How We Use Your Data

  • Provide AI-powered transcription and summarization services
  • Support educational activities and accessibility accommodations
  • Ensure platform security and prevent misuse
  • Comply with legal and regulatory requirements (FERPA, GDPR, EAA)
  • Improve service quality (with appropriate safeguards for educational data)
  • Communicate service updates and support to institutional administrators

Legal Basis for Processing

  • Contractual necessity for service delivery to educational institutions
  • Public task/official authority for public educational institutions
  • FERPA school official designation for US educational institutions
  • Legitimate interest for service improvement and security (with safeguards)
  • Legal compliance for regulatory requirements (FERPA, GDPR, accessibility laws)
  • Consent for marketing communications and optional AI model improvement

Data Sharing & Third Parties

  • Cloud infrastructure providers (with appropriate safeguards)
  • AI service providers for transcription processing
  • Analytics providers for service improvement
  • Legal authorities when required by law
  • No sale or sharing of personal data for marketing purposes

Data Retention

  • Account data retained while account is active
  • Transcription data retained as per institutional agreement
  • Analytics data retained for 24 months maximum
  • Legal compliance data retained as required by law
  • Right to request earlier deletion under GDPR

Educational Privacy Compliance (FERPA)

  • Act as 'school official' under direct institutional control
  • Process educational records solely for legitimate educational purposes
  • Prohibit redisclosure of student information without institutional authorization
  • Support student/parent rights through institutional processes
  • Return or destroy educational records upon contract termination
  • Maintain audit trails of educational record access and use

AI Transparency & Quality

  • Transcription accuracy rates: typically 95-98% for clear audio
  • Model limitations: accents, background noise, technical terminology may affect accuracy
  • Human review available for critical educational content
  • No AI training on customer data without explicit institutional consent
  • Bias monitoring and error correction procedures implemented
  • Quality metrics and accuracy reporting available to institutions

Your Data Protection Rights

Under GDPR, you have comprehensive rights regarding your personal data. We are committed to honoring these rights and responding to requests within the legally required timeframes.

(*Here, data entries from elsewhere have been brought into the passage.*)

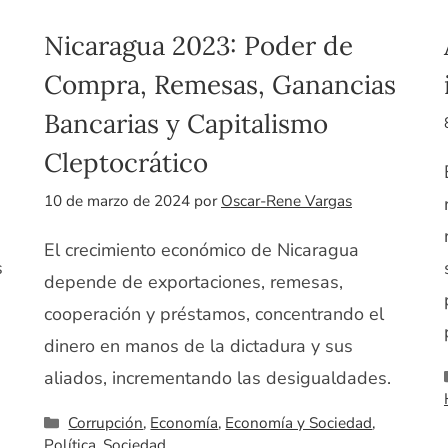
Nicaragua 2023: Poder de
Compra, Remesas, Ganancias
Bancarias y Capitalismo
Cleptocrático
10 de marzo de 2024
por
Oscar-Rene Vargas
El crecimiento económico de Nicaragua
s
depende de exportaciones, remesas,
cooperación y préstamos, concentrando el
dinero en manos de la dictadura y sus
aliados, incrementando las desigualdades.
Categorías
Corrupción
,
Economía
,
Economía y Sociedad
,
Política
,
Sociedad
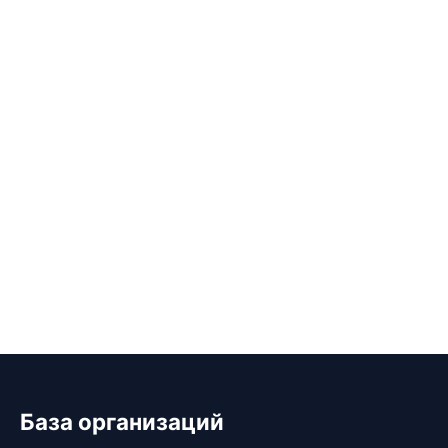
База организаций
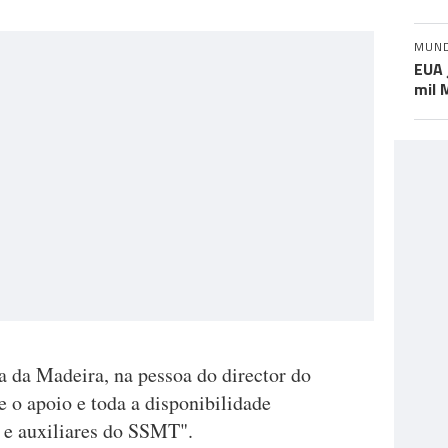
MUN
EUA 
mil 
da Madeira, na pessoa do director do
e o apoio e toda a disponibilidade
 e auxiliares do SSMT".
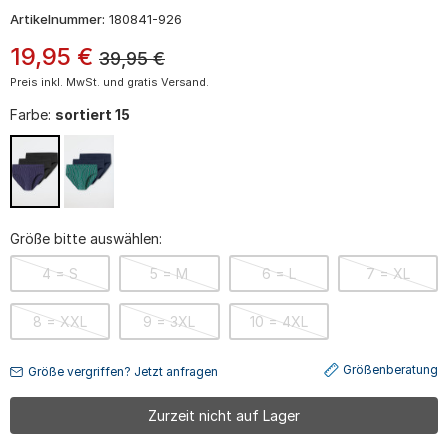
Artikelnummer:
180841-926
19
,
95
€
39,95
€
Preis inkl. MwSt. und gratis Versand.
Farbe:
sortiert 15
Größe bitte auswählen:
4 = S
5 = M
6 = L
7 = XL
8 = XXL
9 = 3XL
10 = 4XL
Größenberatung
Größe vergriffen? Jetzt anfragen
Zurzeit nicht auf Lager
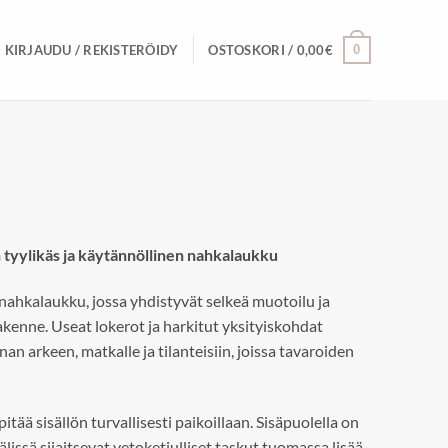
0
KIRJAUDU / REKISTERÖIDY
OSTOSKORI /
0,00
€
n tyylikäs ja käytännöllinen nahkalaukku
nahkalaukku, jossa yhdistyvät selkeä muotoilu ja
akenne. Useat lokerot ja harkitut yksityiskohdat
nan arkeen, matkalle ja tilanteisiin, joissa tavaroiden
itää sisällön turvallisesti paikoillaan. Sisäpuolella on
älissä sijaitsevat vetoketjulliset taskut tuomassa lisää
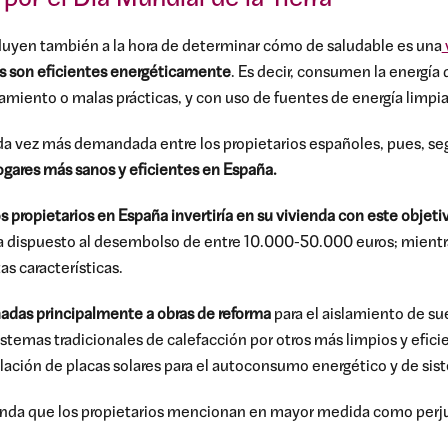
influyen también a la hora de determinar cómo de saludable es una
s son eficientes energéticamente
. Es decir, consumen la energía
miento o malas prácticas, y con uso de fuentes de energía limpi
ada vez más demandada entre los propietarios españoles, pues, s
ogares más sanos y eficientes en España.
os propietarios en España invertiría en su vivienda con este objeti
ía dispuesto al desembolso de entre 10.000-50.000 euros; mientr
as características.
inadas principalmente a obras de reforma
para el aislamiento de su
istemas tradicionales de calefacción por otros más limpios y efic
alación de placas solares para el autoconsumo energético y de si
ienda que los propietarios mencionan en mayor medida como perjud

Right to access your personal data
Right to rectify inaccurate information
Right to erasure (right to be forgotten, subject to educational record requirements)
Right to restrict processing
Right to data portability
Right to object to processing (with educational purpose limitations)
Right to withdraw consent (where consent is the legal basis)
Right to lodge a complaint with supervisory authority
FERPA rights: inspect, review, and request amendment of educational records
Right to opt-out of AI model training on your data

Security Measures

We implement comprehensive technical and organizational measures to protect your personal data against unauthorized access, alteration, disclosure, or destruction.

Technical Safeguards

  • • End-to-end encryption for all data transmission
  • • AES-256 encryption for data at rest
  • • Regular security audits and penetration testing
  • • Multi-factor authentication requirements

Organizational Measures

  • • Staff training on data protection principles
  • • Access controls and need-to-know basis
  • • Regular review of data processing activities
  • • Incident response and breach notification procedures

Questions About Your Privacy?

If you have any questions about this privacy policy, your data rights, or how we process your information, please don't hesitate to contact us.

Email: contact@neurobridgeedu.eu

Response Time: We respond to all privacy requests within 30 days as required by GDPR

You also have the right to lodge a complaint with your local data protection authority if you believe we have not handled your personal data in accordance with applicable law.